» Problem details:
Below are some entries. Repeat exactly the lines from the one with "PS. Our fighter" through the one with "more boys. Number", and only those.

» Supplied records:
▼
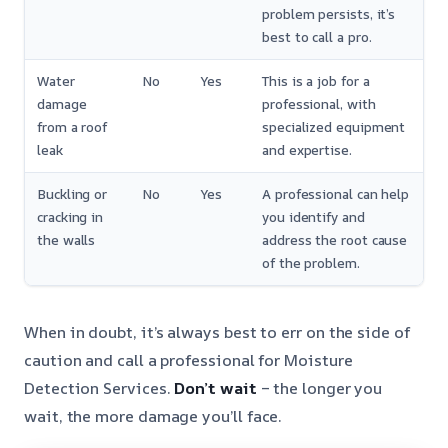
problem persists, it’s
best to call a pro.
Water
No
Yes
This is a job for a
damage
professional, with
from a roof
specialized equipment
leak
and expertise.
Buckling or
No
Yes
A professional can help
cracking in
you identify and
the walls
address the root cause
of the problem.
When in doubt, it’s always best to err on the side of
caution and call a professional for Moisture
Detection Services.
Don’t wait
– the longer you
wait, the more damage you’ll face.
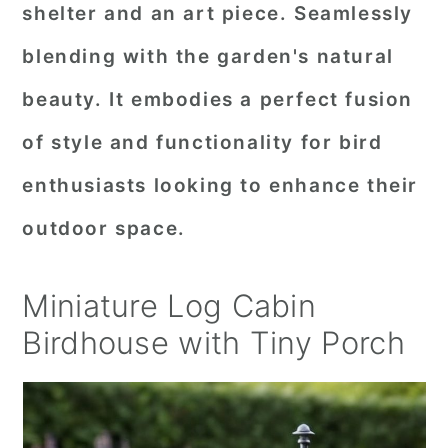
shelter and an art piece. Seamlessly
blending with the garden's natural
beauty. It embodies a perfect fusion
of style and functionality for bird
enthusiasts looking to enhance their
outdoor space.
Miniature Log Cabin
Birdhouse with Tiny Porch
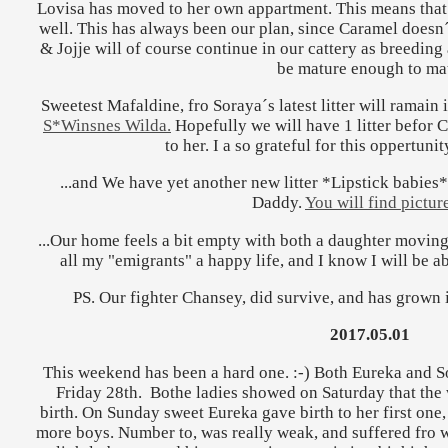
Lovisa has moved to her own appartment. This means th
well. This has always been our plan, since Caramel doesn´
& Jojje will of course continue in our cattery as breeding a
be mature enough to ma
Sweetest Mafaldine, fro Soraya´s latest litter will ramain i
S*Winsnes Wilda.
Hopefully we will have 1 litter befor
to her. I a so grateful for this oppertuni
...and We have yet another new litter *Lipstick babies
Daddy.
You will find picture
...Our home feels a bit empty with both a daughter moving 
all my "emigrants" a happy life, and I know I will be ab
PS. Our fighter Chansey, did survive, and has grown 
2017.05.01
This weekend has been a hard one. :-) Both Eureka and S
Friday 28th. Bothe ladies showed on Saturday that the 
birth. On Sunday sweet Eureka gave birth to her first one,
more boys. Number to, was really weak, and suffered fro wa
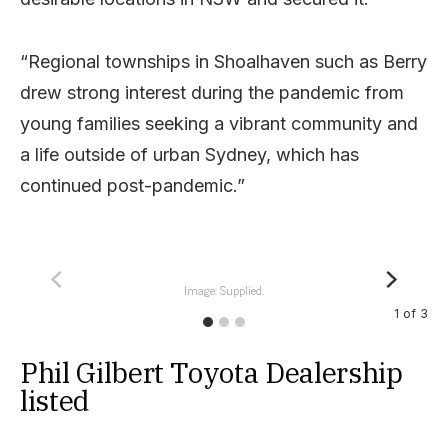
“Regional townships in Shoalhaven such as Berry
drew strong interest during the pandemic from
young families seeking a vibrant community and
a life outside of urban Sydney, which has
continued post-pandemic.”
Image: Supplied.
1
of
3
Phil Gilbert Toyota Dealership
listed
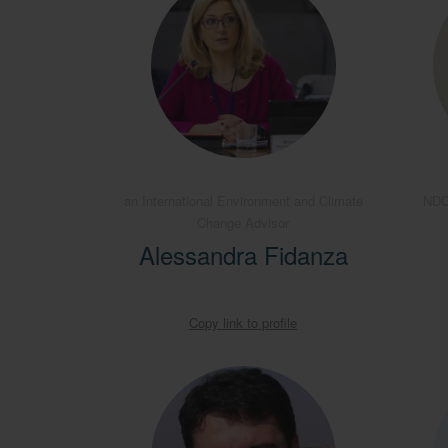
an International Environment and Climate
NDC
Change Advisor
Alessandra Fidanza
Copy link to profile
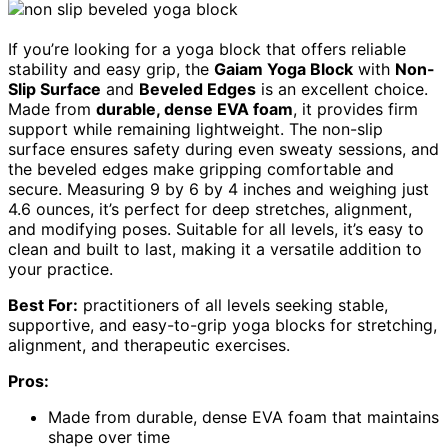
If you’re looking for a yoga block that offers reliable
stability and easy grip, the
Gaiam Yoga Block
with
Non-
Slip Surface
and
Beveled Edges
is an excellent choice.
Made from
durable, dense EVA foam
, it provides firm
support while remaining lightweight. The non-slip
surface ensures safety during even sweaty sessions, and
the beveled edges make gripping comfortable and
secure. Measuring 9 by 6 by 4 inches and weighing just
4.6 ounces, it’s perfect for deep stretches, alignment,
and modifying poses. Suitable for all levels, it’s easy to
clean and built to last, making it a versatile addition to
your practice.
Best For:
practitioners of all levels seeking stable,
supportive, and easy-to-grip yoga blocks for stretching,
alignment, and therapeutic exercises.
Pros:
Made from durable, dense EVA foam that maintains
shape over time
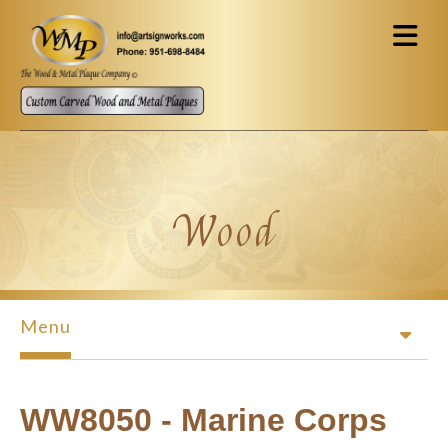
Skip to main content
Wood
Menu
WW8050 - Marine Corps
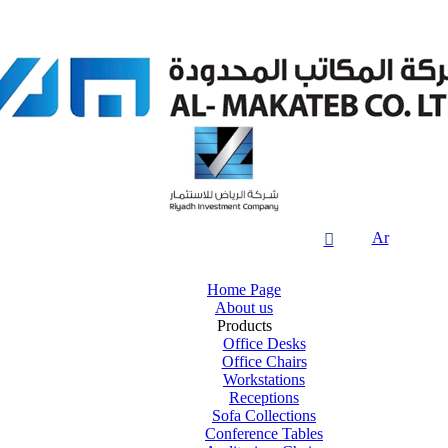
Ar

Home Page
About us
Products
Office Desks
Office Chairs
Workstations
Receptions
Sofa Collections
Conference Tables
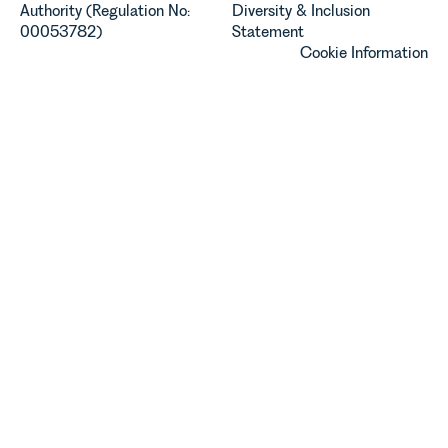
Authority (Regulation No:
Diversity & Inclusion
00053782)
Statement
Cookie Information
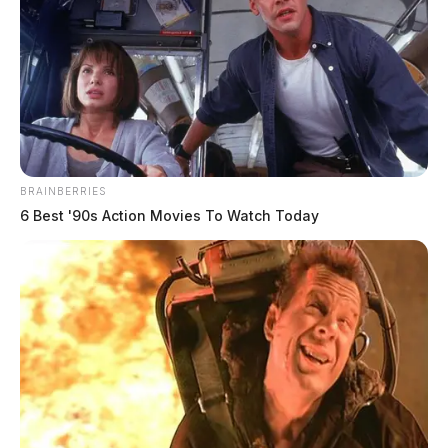
BRAINBERRIES
6 Best '90s Action Movies To Watch Today
Painter is a 41-year-old female, 5’5 with Blond Hair
and Brown Eyes. Officials say she suffers from
dissociative identity disorder (DID). A white jacket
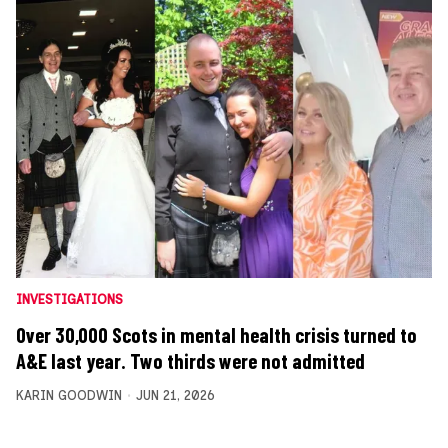
INVESTIGATIONS
Over 30,000 Scots in mental health crisis turned to
A&E last year. Two thirds were not admitted
KARIN GOODWIN
JUN 21, 2026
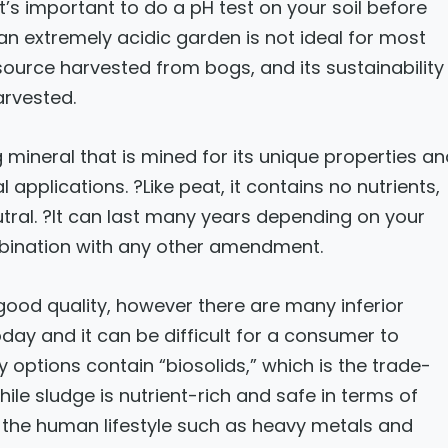
It’s important to do a pH test on your soil before
n extremely acidic garden is not ideal for most
source harvested from bogs, and its sustainability
arvested.
 mineral that is mined for its unique properties a
applications. ?Like peat, it contains no nutrients,
utral. ?It can last many years depending on your
mbination with any other amendment.
f good quality, however there are many inferior
ay and it can be difficult for a consumer to
 options contain “biosolids,” which is the trade-
le sludge is nutrient-rich and safe in terms of
of the human lifestyle such as heavy metals and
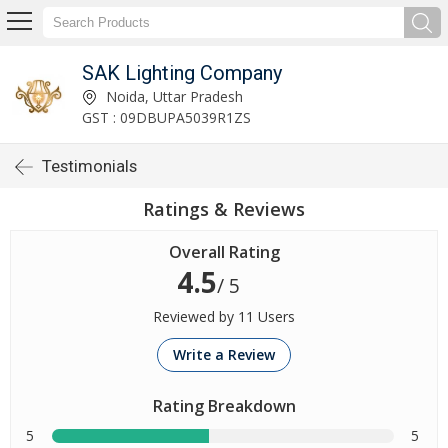
SAK Lighting Company
Noida, Uttar Pradesh
GST : 09DBUPA5039R1ZS
Testimonials
Ratings & Reviews
Overall Rating
4.5
/ 5
Reviewed by 11 Users
Write a Review
Rating Breakdown
5
5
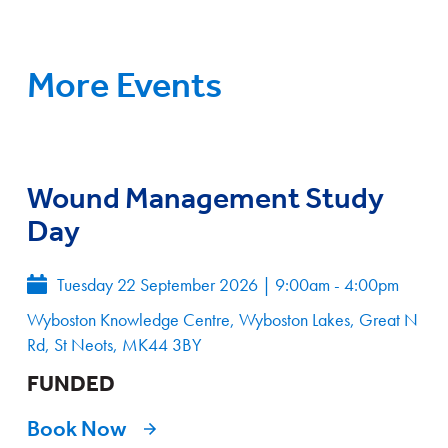
More Events
Wound Management Study
Day
Tuesday 22 September 2026
|
9:00am - 4:00pm
Wyboston Knowledge Centre, Wyboston Lakes, Great N
Rd, St Neots, MK44 3BY
FUNDED
Book Now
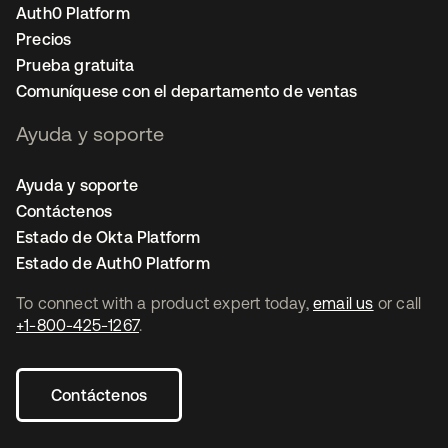
Auth0 Platform
Precios
Prueba gratuita
Comuníquese con el departamento de ventas
Ayuda y soporte
Ayuda y soporte
Contáctenos
Estado de Okta Platform
Estado de Auth0 Platform
To connect with a product expert today,
email us
or call
+1-800-425-1267
.
Contáctenos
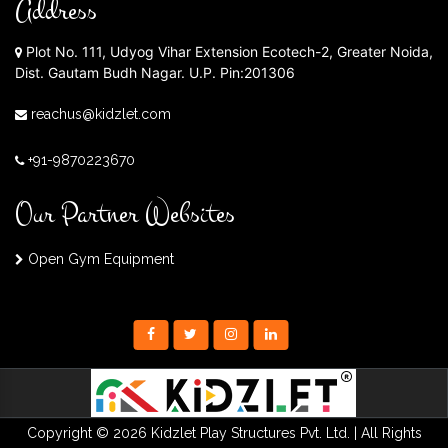
Address
Plot No. 111, Udyog Vihar Extension Ecotech-2, Greater Noida,
Dist. Gautam Budh Nagar. U.P. Pin:201306
reachus@kidzlet.com
+91-9870223670
Our Partner Websites
Open Gym Equipment
Copyright © 2026 Kidzlet Play Structures Pvt. Ltd. | All Rights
▲
» Written reply:
PS. Our fighter Chansey, did survive, and has grown 
2017.05.01
This weekend has been a hard one. :-) Both Eureka and S
Friday 28th. Bothe ladies showed on Saturday that the 
birth. On Sunday sweet Eureka gave birth to her first one,
more boys. Number to, was really weak, and suffered fro wa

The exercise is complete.